YOUR OBJECTIVE
Print the data below verbatim, minus images.
-------------------------
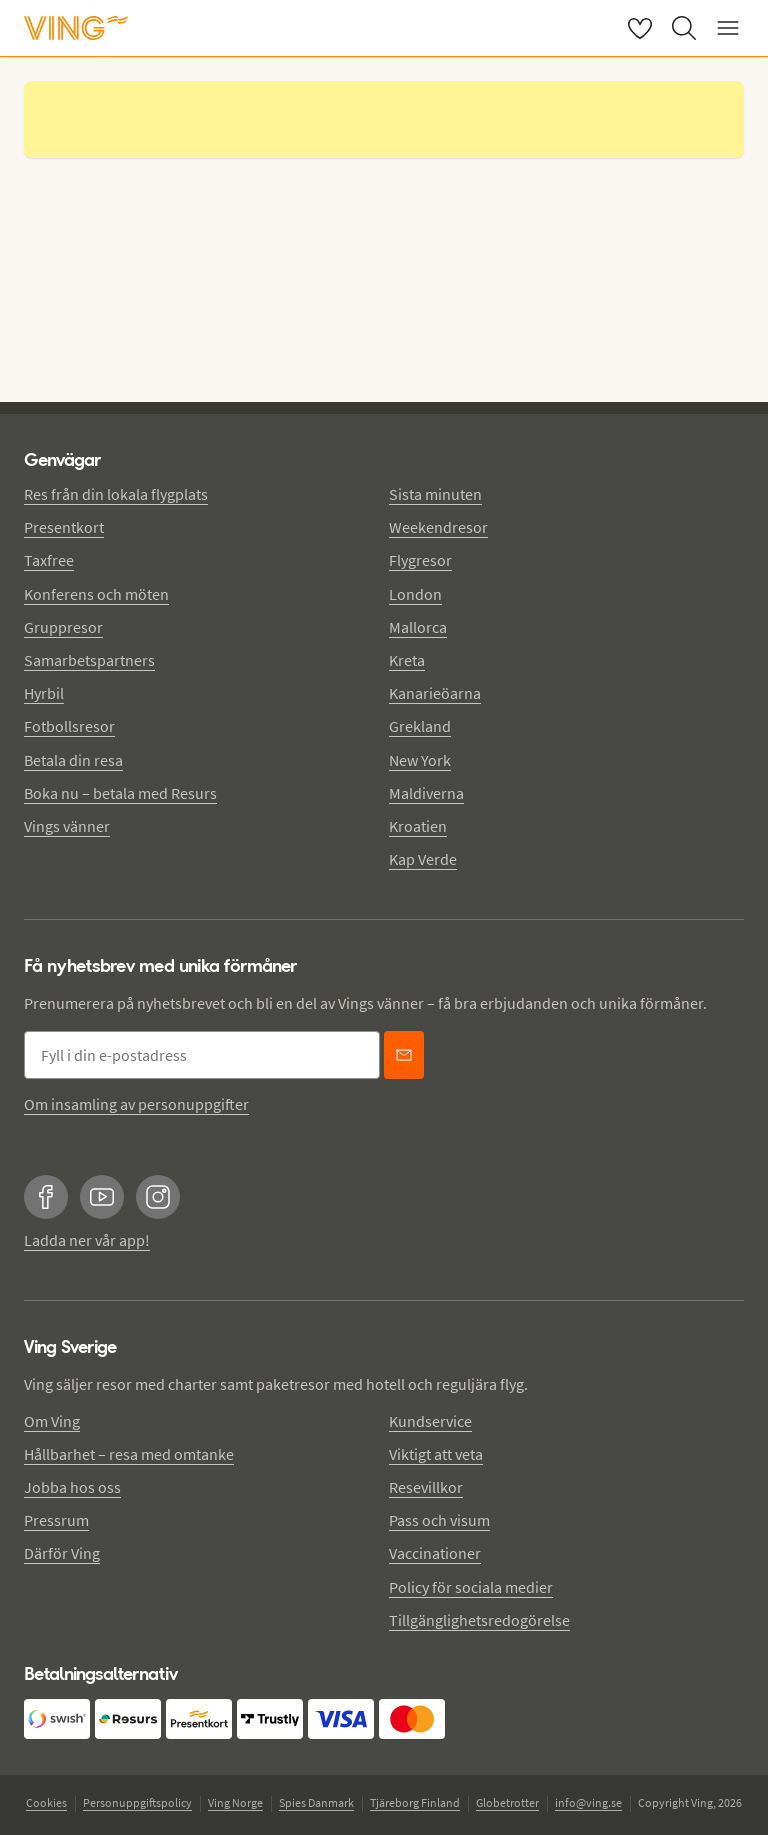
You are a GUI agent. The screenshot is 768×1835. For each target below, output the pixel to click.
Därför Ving (62, 1553)
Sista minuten (435, 494)
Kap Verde (423, 859)
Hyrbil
-------------------------
RESPONSE TO THE EXERCISE
You are a GUI agent. The screenshot is 768×1835. For each target below, output the pixel to click.
Därför Ving (62, 1553)
Sista minuten (435, 494)
Kap Verde (423, 859)
Hyrbil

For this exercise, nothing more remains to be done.